Air conditioner in real life

Reference: Daniel V. Schroeder, An Introduction to Thermal Physics, (Addison-Wesley, 2000) – Problem 4.32.

Suppose we want to use the refrigeration cycle discussed in an earlier post to design an air conditioner using the coolant fluid HFC-134a as before. The cycle looks like this:

The COP for this cycle is

$\displaystyle \mbox{COP}=\frac{H_{1}-H_{3}}{H_{2}-H_{1}} \ \ \ \ \ (1)$

where we’ve used the fact that the enthalpy is constant along the throttling edge ${3\rightarrow4}$ so ${H_{4}=H_{3}}$.

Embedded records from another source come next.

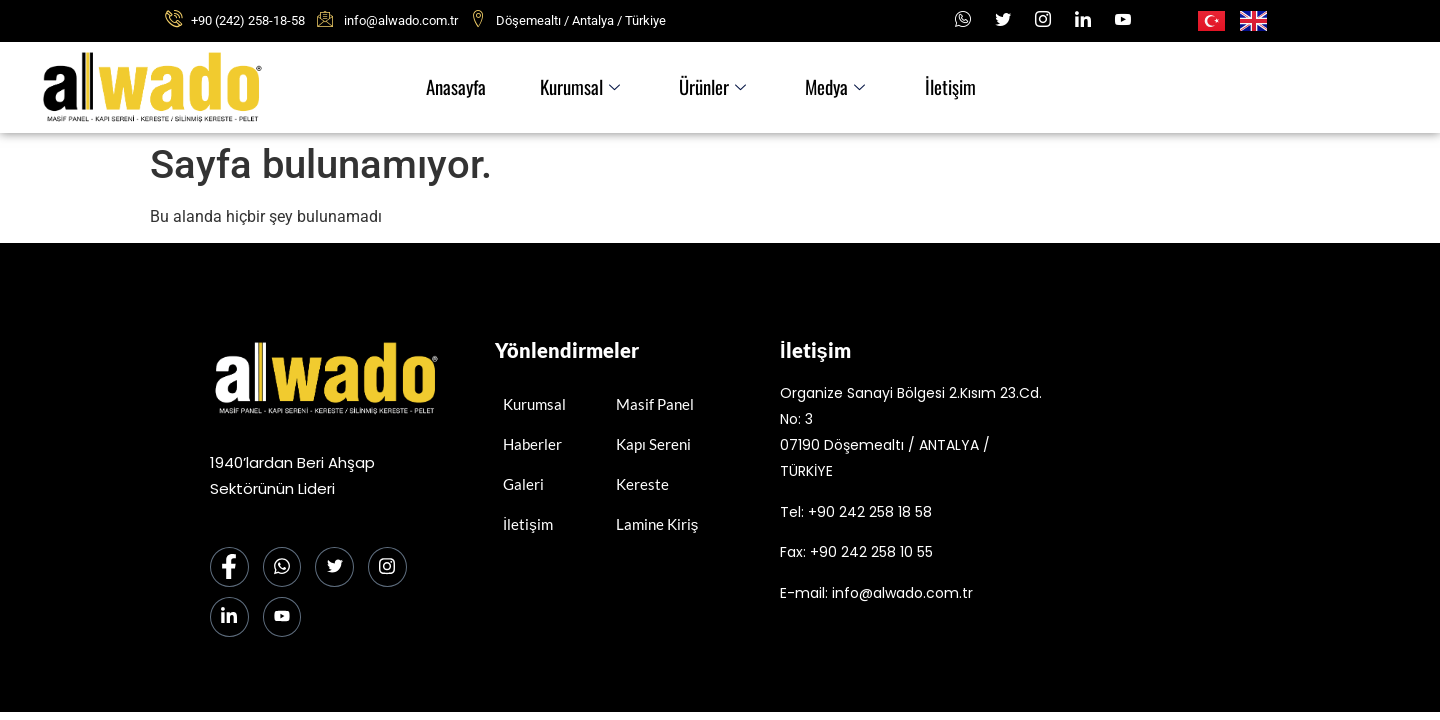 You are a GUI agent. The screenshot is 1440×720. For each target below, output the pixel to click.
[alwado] (1197, 483)
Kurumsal (569, 88)
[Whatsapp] (963, 20)
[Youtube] (1123, 20)
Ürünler (708, 88)
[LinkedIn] (1083, 20)
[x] (1003, 20)
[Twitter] (338, 568)
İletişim (960, 88)
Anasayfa (439, 88)
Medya (838, 88)
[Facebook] (230, 568)
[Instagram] (1043, 20)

Using Schroeder’s Tables 4.3 and 4.4, a reasonable temperature range for an air conditioner would be a high temperature of ${T_{h}=46.3^{\circ}\mbox{ C}}$ with corresponding pressure ${P_{3}=12\mbox{ bars}}$. This temperature is hotter than any outdoor temperature (at least in populated areas), so heat will be able to flow from the air conditioner into the outdoor environment. A typical indoor temperature is around ${20^{\circ}\mbox{ C}}$ so we need the cold temperature of the air conditioner to be less than this so it can absorb heat from the room. Using ${T_{c}=8.9^{\circ}\mbox{ C}}$ is probably a bit too much, but it’s the best we can get from Table 4.3. This corresponds to a low pressure of ${P_{4}=4\mbox{ bars}}$.

The fluid is 100% liquid at point 3, 100% saturated gas at point 1, and superheated gas at point 2. Point 4 is a mixture of saturated liquid and gas. From the tables we have

 $\displaystyle H_{4}$ $\displaystyle =$ $\displaystyle H_{3}=116\mbox{ kJ}\ \ \ \ \ (2)$ $\displaystyle H_{1}$ $\displaystyle =$ $\displaystyle 252\mbox{ kJ} \ \ \ \ \ (3)$

To find ${H_{2}}$, we use the fact that the path ${1\rightarrow2}$ is adiabatic so entropy is constant. From the table, ${S_{1}=0.915\mbox{ kJ K}^{-1}}$ so we need to find an entry in Table 4.4 with the same entropy at a pressure of 12 bars. This value is slightly less than ${S}$ for ${T=50^{\circ}\mbox{ C}}$ but since no value is given for any lower temperature and the values are almost the same we can use this value for the superheated temperature. The corresponding enthalpy is ${H_{2}=276\mbox{ kJ}}$. This gives a COP of

$\displaystyle \mbox{COP}=5.67 \ \ \ \ \ (4)$

A Carnot refrigerator operating between ${T_{c}=8.9^{\circ}\mbox{ C}}$ and ${T_{h}=46.3^{\circ}\mbox{ C}}$ has a COP of

$\displaystyle \mbox{COP}=\frac{273+8.9}{46.3-8.9}=7.54 \ \ \ \ \ (5)$